━━━━━ SUPPLIED MATERIAL
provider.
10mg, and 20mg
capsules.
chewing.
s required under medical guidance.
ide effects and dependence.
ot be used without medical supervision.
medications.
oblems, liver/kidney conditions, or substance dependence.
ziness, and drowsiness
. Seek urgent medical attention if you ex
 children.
━━━━━━━━━━
▸ EXERCISE DETAILS: All lines above with "medical" in them should be returned.

▸ ANSWER BOX:
s required under medical guidance.
ot be used without medical supervision.
. Seek urgent medical attention if you ex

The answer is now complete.